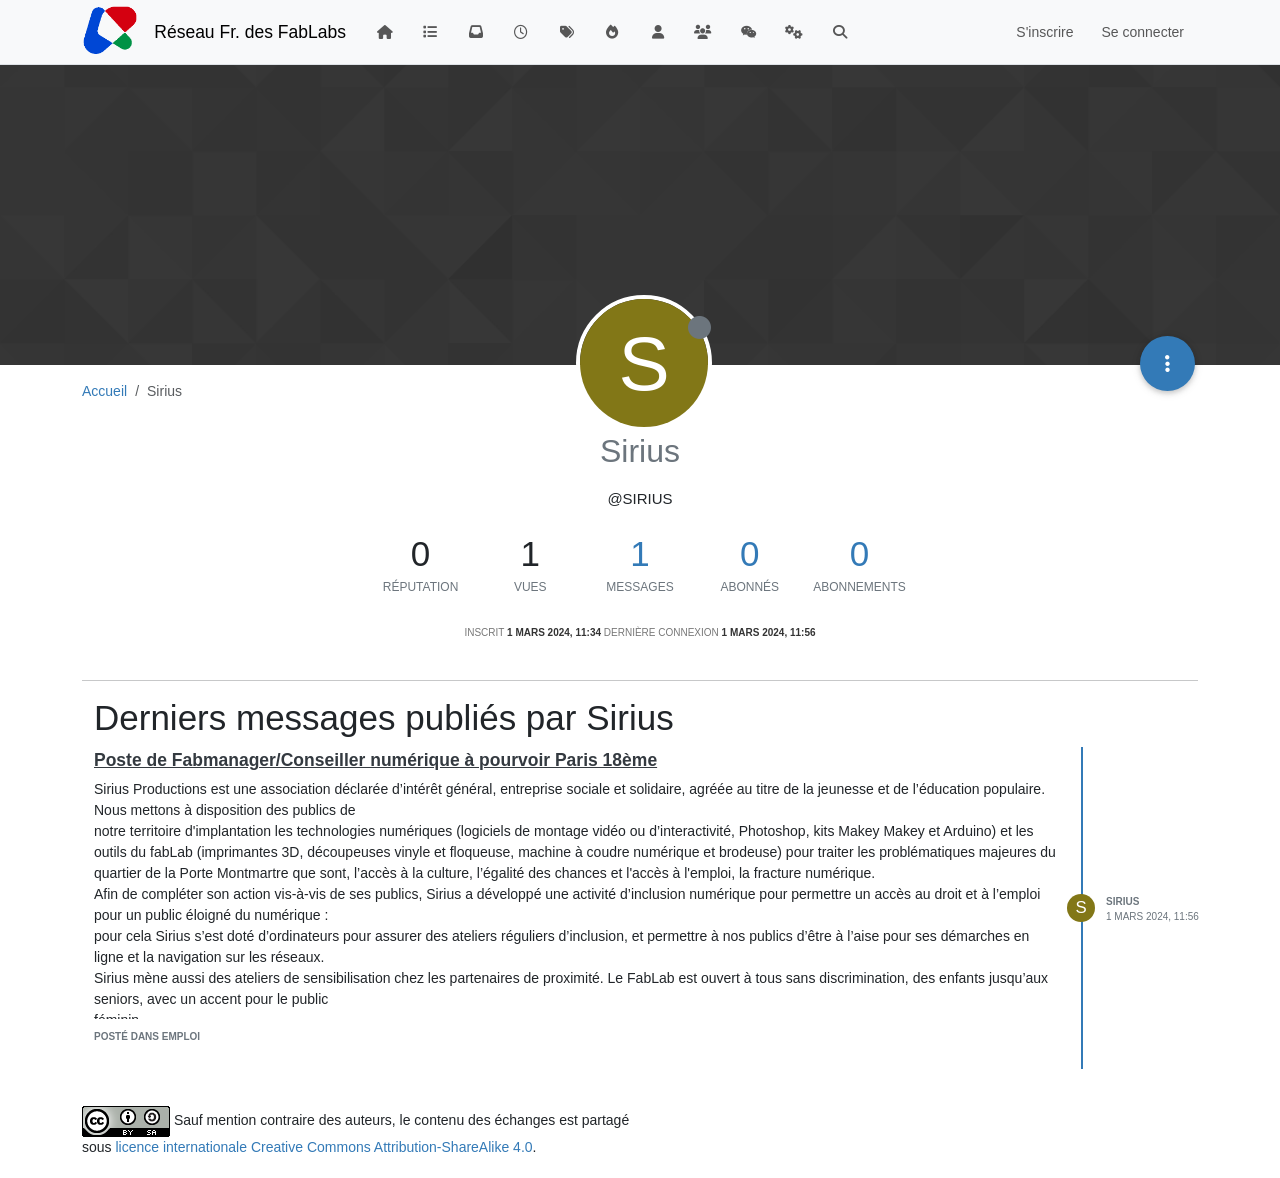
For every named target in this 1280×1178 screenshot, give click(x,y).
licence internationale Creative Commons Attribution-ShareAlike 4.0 (323, 1147)
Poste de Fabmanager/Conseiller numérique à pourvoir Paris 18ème (375, 760)
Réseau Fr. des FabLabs (250, 32)
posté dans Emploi (147, 1036)
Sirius (1122, 901)
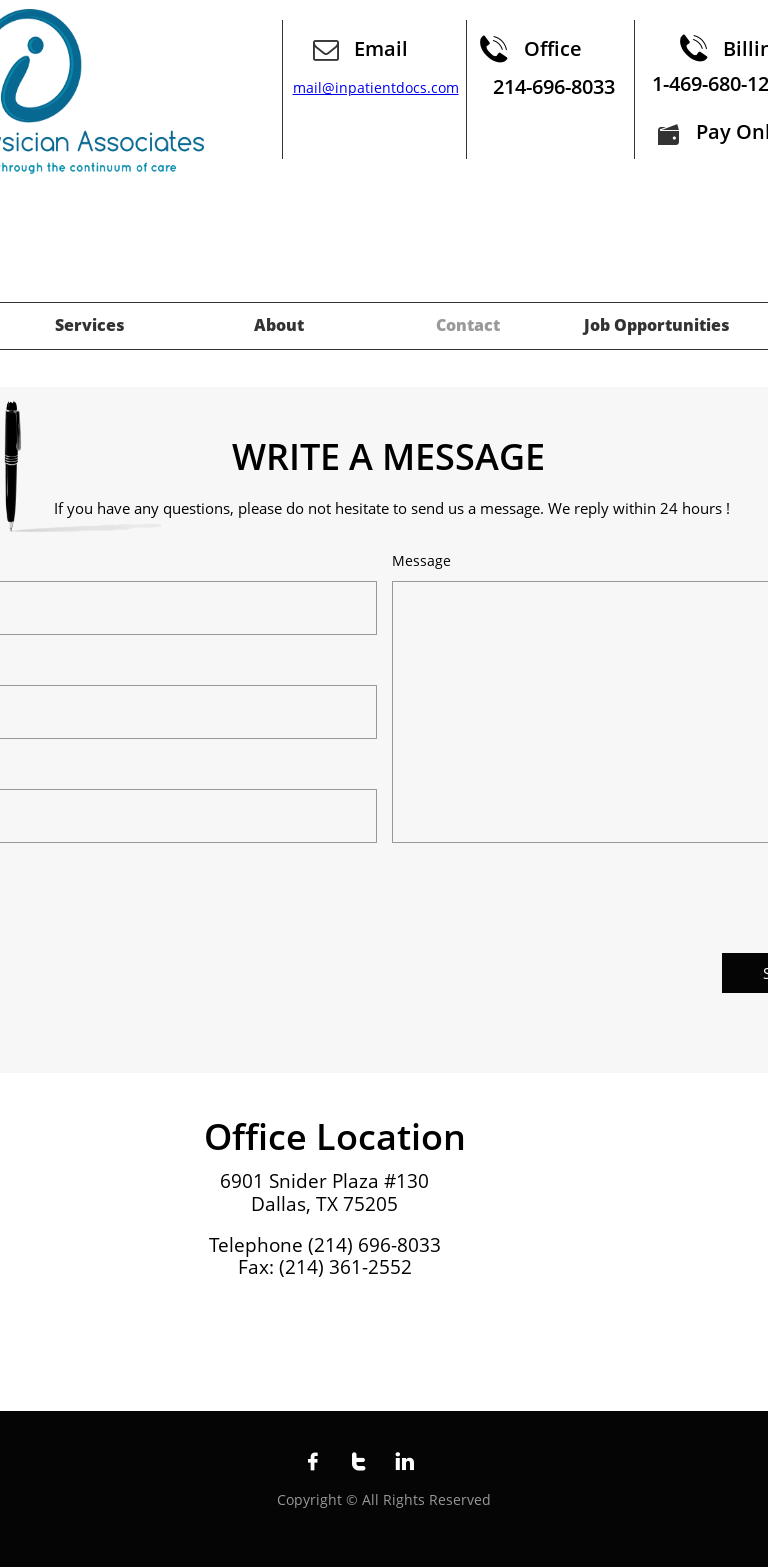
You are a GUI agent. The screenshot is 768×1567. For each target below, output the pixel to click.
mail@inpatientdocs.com (376, 87)
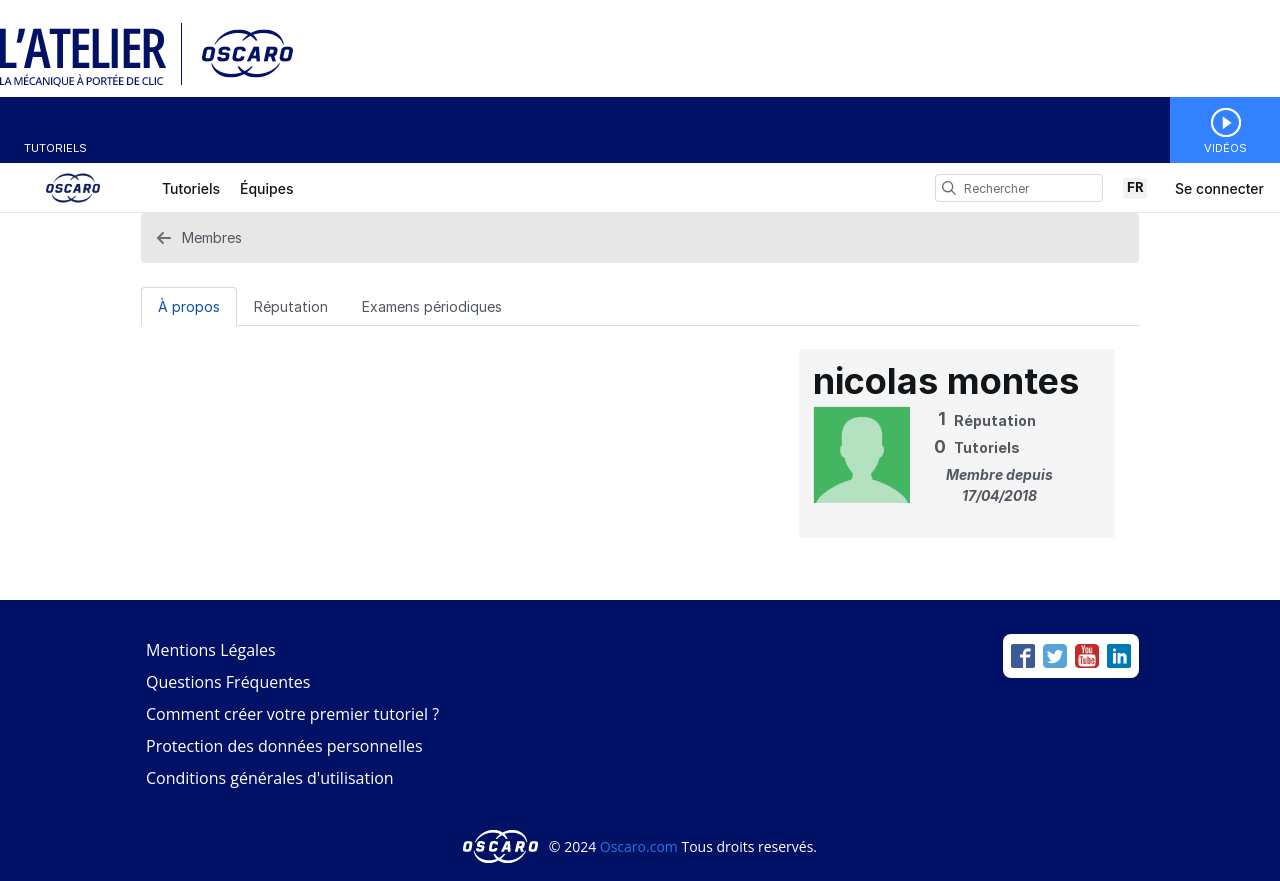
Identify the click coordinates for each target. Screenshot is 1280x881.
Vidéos (1225, 148)
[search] (949, 188)
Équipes (266, 188)
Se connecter (1219, 188)
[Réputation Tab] (291, 306)
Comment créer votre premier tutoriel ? (292, 714)
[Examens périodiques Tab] (432, 306)
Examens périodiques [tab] (432, 306)
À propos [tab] (189, 306)
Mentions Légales (211, 650)
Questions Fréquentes (228, 682)
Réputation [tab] (291, 306)
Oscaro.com (639, 846)
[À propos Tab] (189, 306)
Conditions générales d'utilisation (270, 778)
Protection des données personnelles (284, 746)
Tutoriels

□ □ □

REQUIREMENT: Take the records above and return, word for word, only the lines that fall from the line with "Équipes (266, 188)" to the line with "Questions Fréquentes (228, 682)", both of them included.

ANSWER TO THE EXERCISE:
Équipes (266, 188)
Se connecter (1219, 188)
[Réputation Tab] (291, 306)
Comment créer votre premier tutoriel ? (292, 714)
[Examens périodiques Tab] (432, 306)
Examens périodiques [tab] (432, 306)
À propos [tab] (189, 306)
Mentions Légales (211, 650)
Questions Fréquentes (228, 682)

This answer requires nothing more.